Say how many lines in the material below contain the word "Locate", giving the number alone.

### DATA TO PROCESS
────────────────────────────────────────

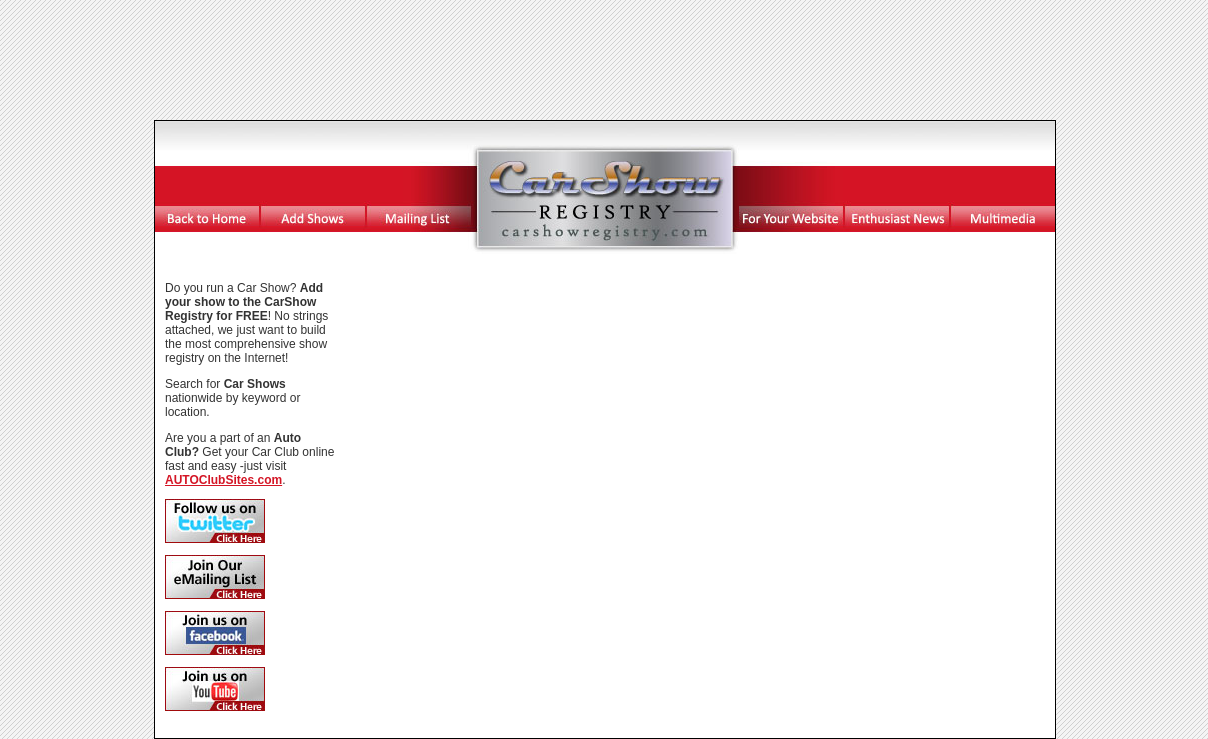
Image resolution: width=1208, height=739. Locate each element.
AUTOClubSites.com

────────────────────────────────────────

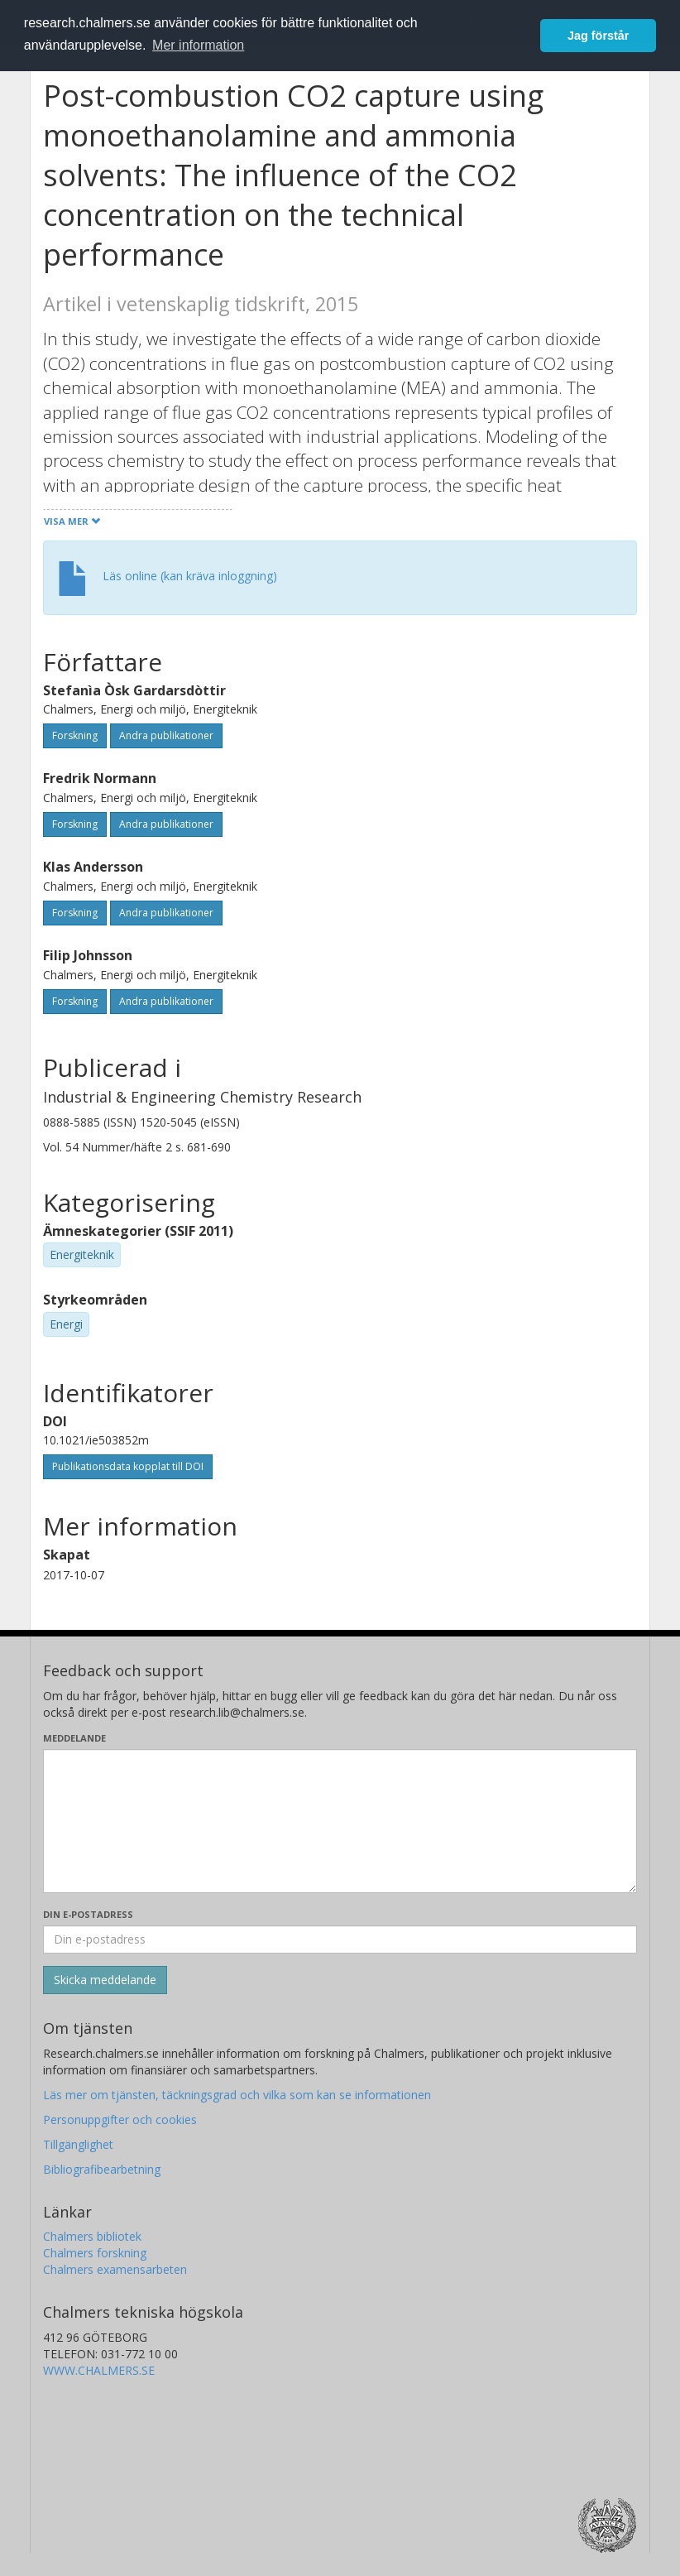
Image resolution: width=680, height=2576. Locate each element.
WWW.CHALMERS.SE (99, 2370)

────────────────────────────────────────

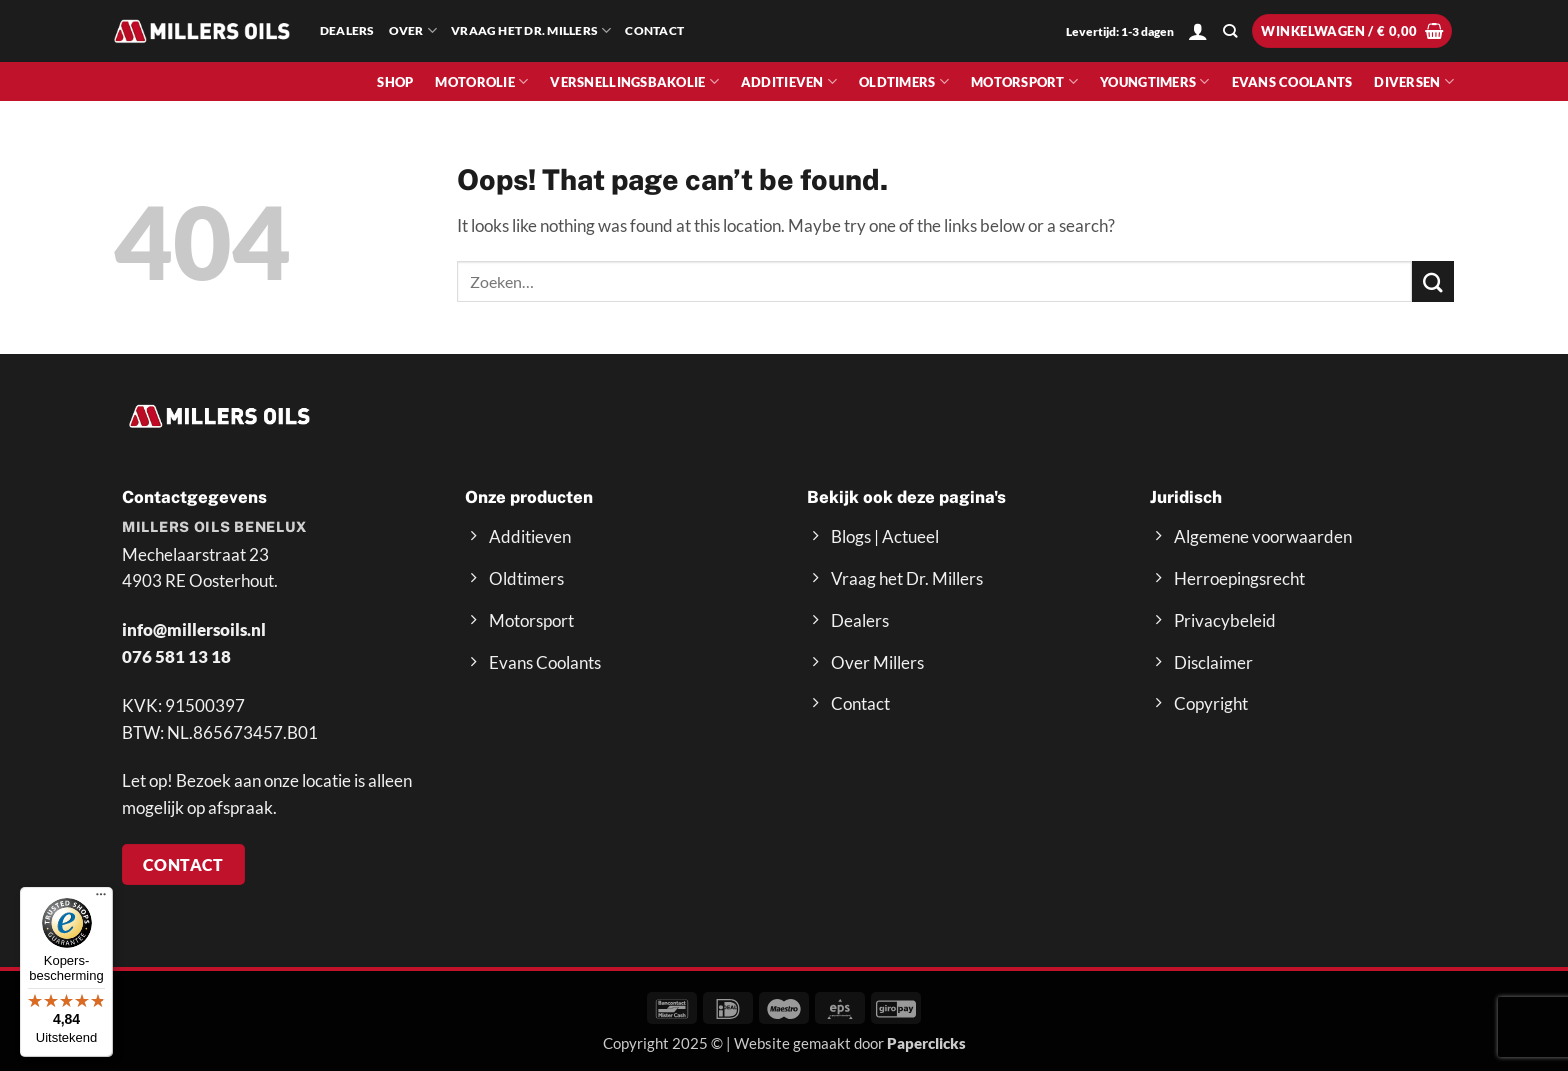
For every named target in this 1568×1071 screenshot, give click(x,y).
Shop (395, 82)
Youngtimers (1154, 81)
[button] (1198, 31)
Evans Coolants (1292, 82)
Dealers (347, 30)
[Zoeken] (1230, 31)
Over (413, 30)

────────────────────────────────────────

### ANSWER TO THIS EXERCISE
2